TASK TO CARRY OUT: Look through the entries below and extract exactly the lines from the one containing "of Ord-enriched categories" through the one containing "Pointfree Topology: A", ends included.

Saved entries:
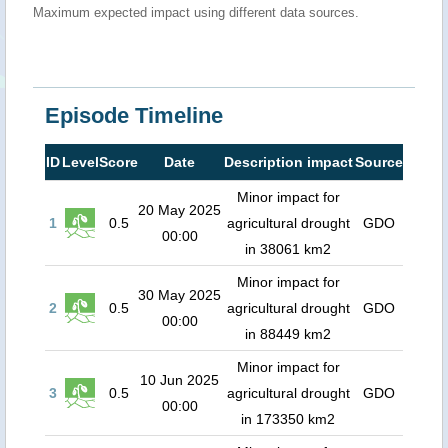
Maximum expected impact using different data sources.
Episode Timeline
ID
Level
Score
Date
Description impact
Source
Minor impact for
20 May 2025
1
0.5
agricultural drought
GDO
00:00
in 38061 km2
Minor impact for
30 May 2025
2
0.5
agricultural drought
GDO
00:00
in 88449 km2
Minor impact for
10 Jun 2025
3
0.5
agricultural drought
GDO
00:00
in 173350 km2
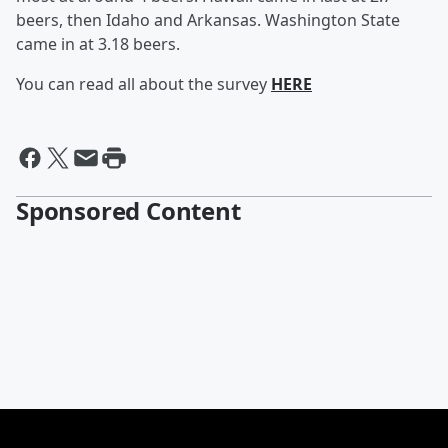
beers, then Idaho and Arkansas. Washington State
came in at 3.18 beers.
You can read all about the survey
HERE
Sponsored Content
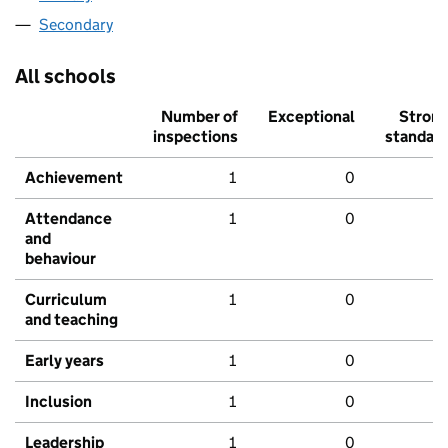
Secondary
All schools
Number of
Exceptional
Stron
inspections
standar
Achievement
1
0
Attendance
1
0
and
behaviour
Curriculum
1
0
and teaching
Early years
1
0
Inclusion
1
0
Leadership
1
0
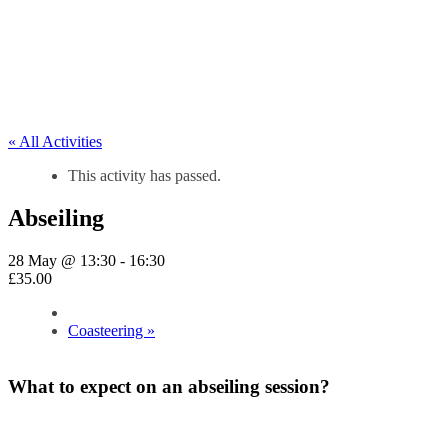
« All Activities
This activity has passed.
Abseiling
28 May @ 13:30
-
16:30
£35.00
Coasteering
»
What to expect on an abseiling session?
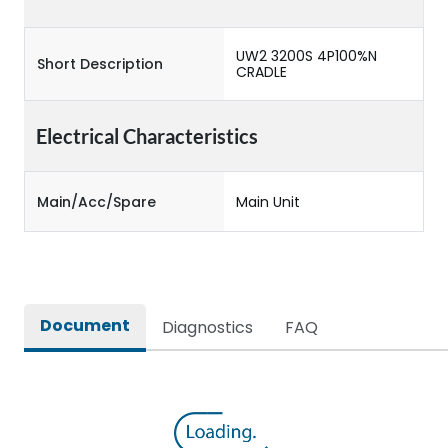
UW2 3200S 4P100%N
Short Description
CRADLE
Electrical Characteristics
Main/Acc/Spare
Main Unit
Document
Diagnostics
FAQ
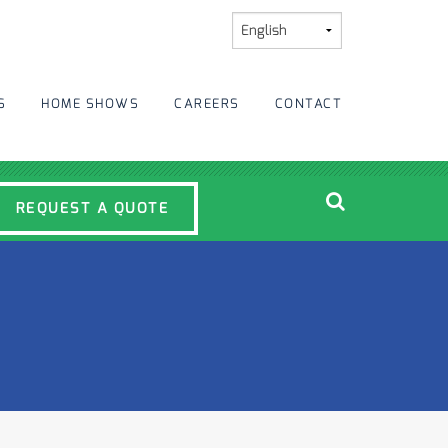
S
HOME SHOWS
CAREERS
CONTACT
REQUEST A QUOTE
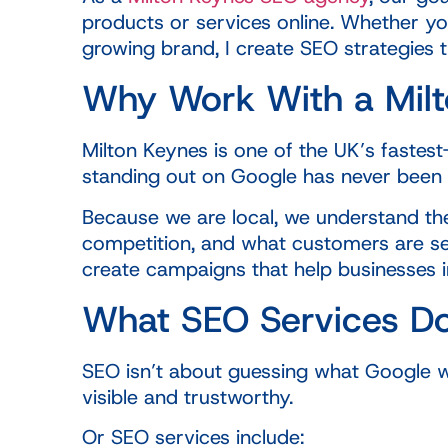
products or services online. Whether yo
growing brand, I create SEO strategies t
Why Work With a Mil
Milton Keynes is one of the UK’s fastes
standing out on Google has never been
Because we are local, we understand the
competition, and what customers are se
create campaigns that help businesses inc
What SEO Services D
SEO isn’t about guessing what Google w
visible and trustworthy.
Or SEO services include:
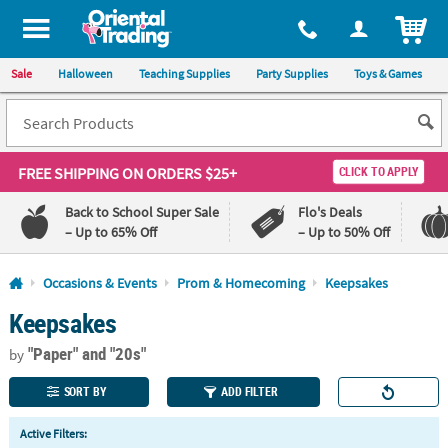
All content on this site is available, via phone, at
1-800-875-8480
.
. 
ITEM
Sale
Halloween
Teaching Supplies
Party Supplies
Toys & Games
FREE SHIPPING
ON ORDERS $25+
CLICK TO APPLY
Back to School Super Sale
Flo's Deals
– Up to 65% Off
– Up to 50% Off
Log In
Occasions & Events
Prom & Homecoming
Keepsakes
Keepsakes
110%
100%
Lowest
Happiness
"Paper"
and "20s"
Price
Guarantee
by
Guarantee
SORT BY
ADD FILTER
QUICK
Active Filters:
LINKS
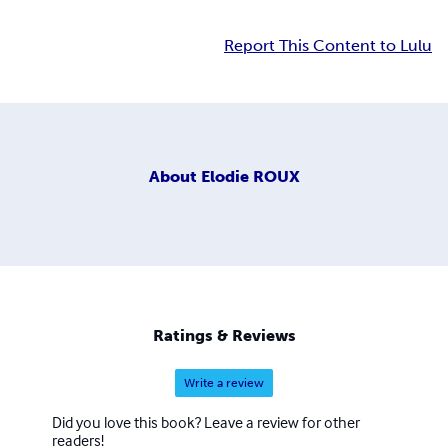
Report This Content to Lulu
About
Elodie ROUX
Ratings & Reviews
Write a review
Did you love this book? Leave a review for other
readers!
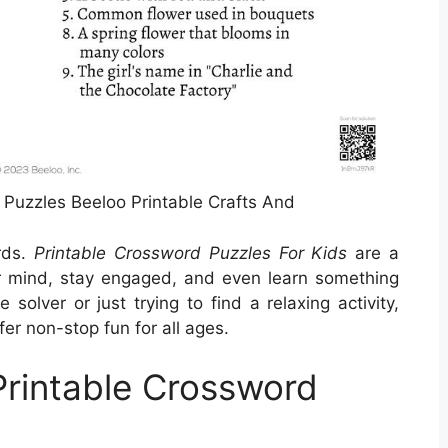
uzzles Beeloo Printable Crafts And
rds.
Printable Crossword Puzzles For Kids
are a
r mind, stay engaged, and even learn something
olver or just trying to find a relaxing activity,
er non-stop fun for all ages.
Printable Crossword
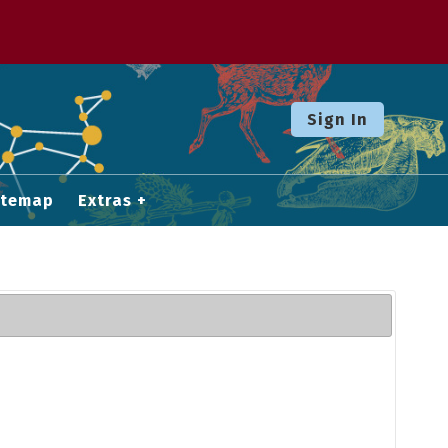
Sign In
itemap
Extras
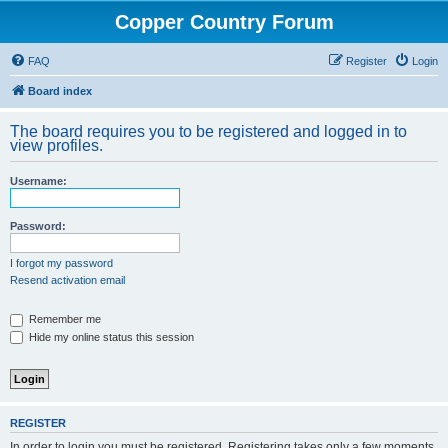
Copper Country Forum
FAQ
Register
Login
Board index
The board requires you to be registered and logged in to
view profiles.
Username:
Password:
I forgot my password
Resend activation email
Remember me
Hide my online status this session
REGISTER
In order to login you must be registered. Registering takes only a few moments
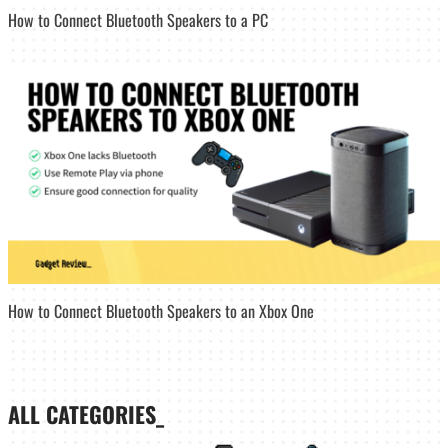
How to Connect Bluetooth Speakers to a PC
How to Connect Bluetooth Speakers to an Xbox One
ALL CATEGORIES_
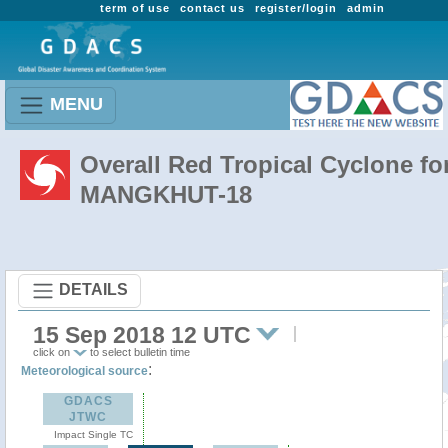
term of use
contact us
register/login
admin
MENU
Overall Red Tropical Cyclone fo
MANGKHUT-18
DETAILS
15 Sep 2018 12 UTC
click on
to select bulletin time
:
Meteorological source
GDACS
JTWC
Impact Single TC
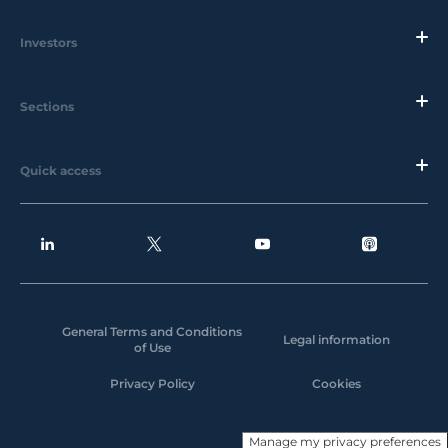
Investors
Sections
Quick access
General Terms and Conditions
Legal information
of Use
Privacy Policy
Cookies
Manage my privacy preferences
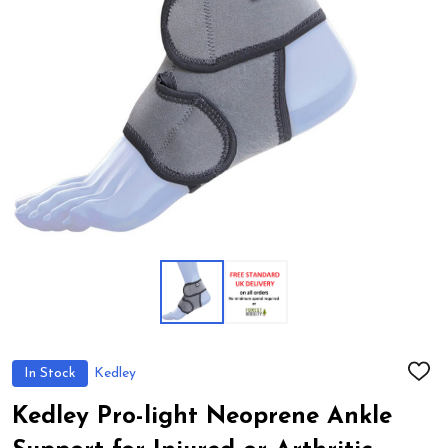
In Stock
Kedley
ADD
TO
WIS
Kedley Pro-light Neoprene Ankle
LIST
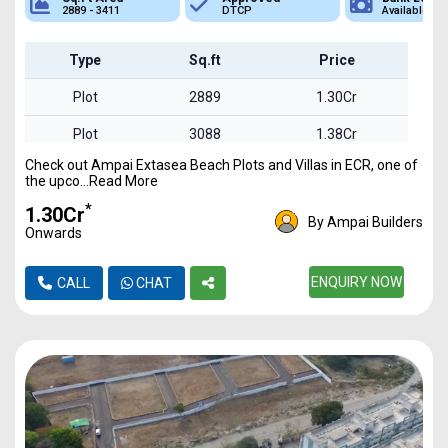
2889 - 3411
DTCP
Available
Type
Sq.ft
Price
Plot
2889
1.30Cr
Plot
3088
1.38Cr
Check out Ampai Extasea Beach Plots and Villas in ECR, one of
Plot
3411
1.53Cr
the upco...Read More
*
₹1.30Cr
By Ampai Builders
Onwards
ENQUIRY NOW
CALL
CHAT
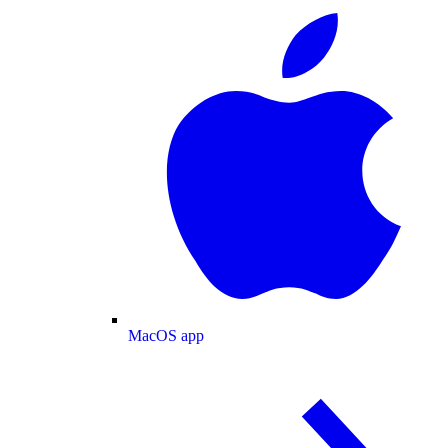
MacOS app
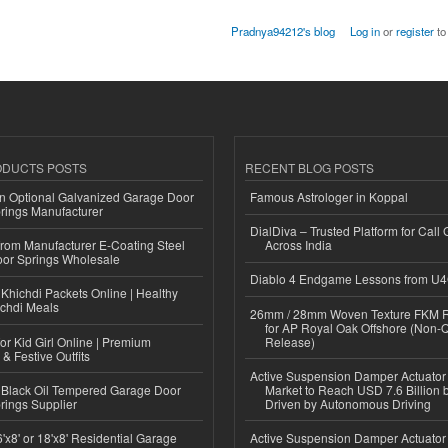
Pradnya94212's blog
Log in
or
register
to
ODUCTS POSTS
RECENT BLOG POSTS
n Optional Galvanized Garage Door
Famous Astrologer in Koppal
rings Manufacturer
DialDiva – Trusted Platform for Call 
 from Manufacturer E-Coating Steel
Across India
or Springs Wholesale
Diablo 4 Endgame Lessons from U
Khichdi Packets Online | Healthy
ichdi Meals
26mm / 28mm Woven Texture FKM R
for AP Royal Oak Offshore (Non-
or Kid Girl Online | Premium
Release)
 & Festive Outfits
Active Suspension Damper Actuator
Black Oil Tempered Garage Door
Market to Reach USD 7.6 Billion 
rings Supplier
Driven by Autonomous Driving
'x8' or 18'x8' Residential Garage
Active Suspension Damper Actuator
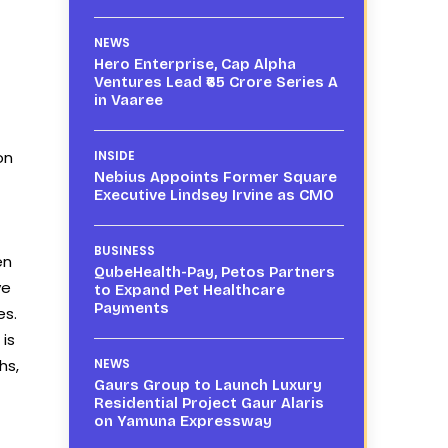
NEWS
Hero Enterprise, Cap Alpha
Ventures Lead ₹65 Crore Series A
in Vaaree
on
INSIDE
Nebius Appoints Former Square
Executive Lindsey Irvine as CMO
BUSINESS
en
QubeHealth-Pay, Petos Partners
ve
to Expand Pet Healthcare
Payments
es.
 is
hs,
NEWS
Gaurs Group to Launch Luxury
Residential Project Gaur Alaris
on Yamuna Expressway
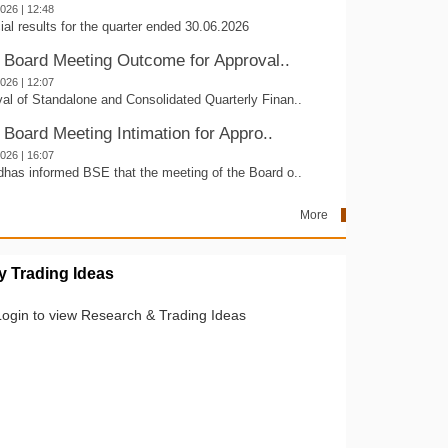
2026 | 12:48
ial results for the quarter ended 30.06.2026
- Board Meeting Outcome for Approval..
2026 | 12:07
al of Standalone and Consolidated Quarterly Finan..
 Board Meeting Intimation for Appro..
2026 | 16:07
dhas informed BSE that the meeting of the Board o..
More
 Trading Ideas
Login to view Research & Trading Ideas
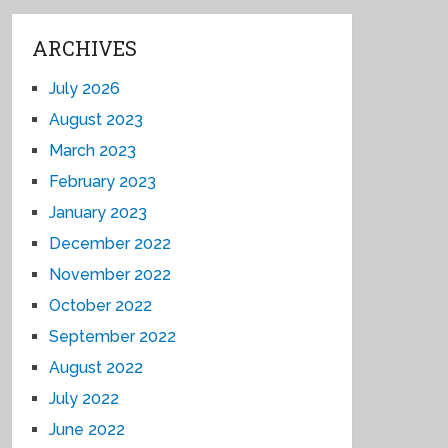
ARCHIVES
July 2026
August 2023
March 2023
February 2023
January 2023
December 2022
November 2022
October 2022
September 2022
August 2022
July 2022
June 2022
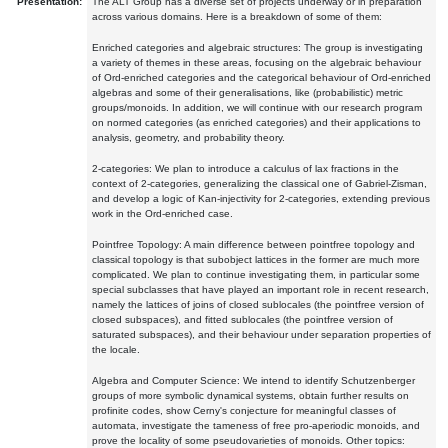
Presentation:
The ALT Group has a diverse set of projects underway or in preparation
across various domains. Here is a breakdown of some of them:
Enriched categories and algebraic structures: The group is investigating
a variety of themes in these areas, focusing on the algebraic behaviour
of Ord-enriched categories and the categorical behaviour of Ord-enriched
algebras and some of their generalisations, like (probabilistic) metric
groups/monoids. In addition, we will continue with our research program
on normed categories (as enriched categories) and their applications to
analysis, geometry, and probability theory.
2-categories: We plan to introduce a calculus of lax fractions in the
context of 2-categories, generalizing the classical one of Gabriel-Zisman,
and develop a logic of Kan-injectivity for 2-categories, extending previous
work in the Ord-enriched case.
Pointfree Topology: A main difference between pointfree topology and
classical topology is that subobject lattices in the former are much more
complicated. We plan to continue investigating them, in particular some
special subclasses that have played an important role in recent research,
namely the lattices of joins of closed sublocales (the pointfree version of
closed subspaces), and fitted sublocales (the pointfree version of
saturated subspaces), and their behaviour under separation properties of
the locale.
Algebra and Computer Science: We intend to identify Schutzenberger
groups of more symbolic dynamical systems, obtain further results on
profinite codes, show Cerny's conjecture for meaningful classes of
automata, investigate the tameness of free pro-aperiodic monoids, and
prove the locality of some pseudovarieties of monoids. Other topics:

SOLUTION TO THIS EXERCISE:
of Ord-enriched categories and the categorical behaviour of Ord-enriched
algebras and some of their generalisations, like (probabilistic) metric
groups/monoids. In addition, we will continue with our research program
on normed categories (as enriched categories) and their applications to
analysis, geometry, and probability theory.
2-categories: We plan to introduce a calculus of lax fractions in the
context of 2-categories, generalizing the classical one of Gabriel-Zisman,
and develop a logic of Kan-injectivity for 2-categories, extending previous
work in the Ord-enriched case.
Pointfree Topology: A main difference between pointfree topology and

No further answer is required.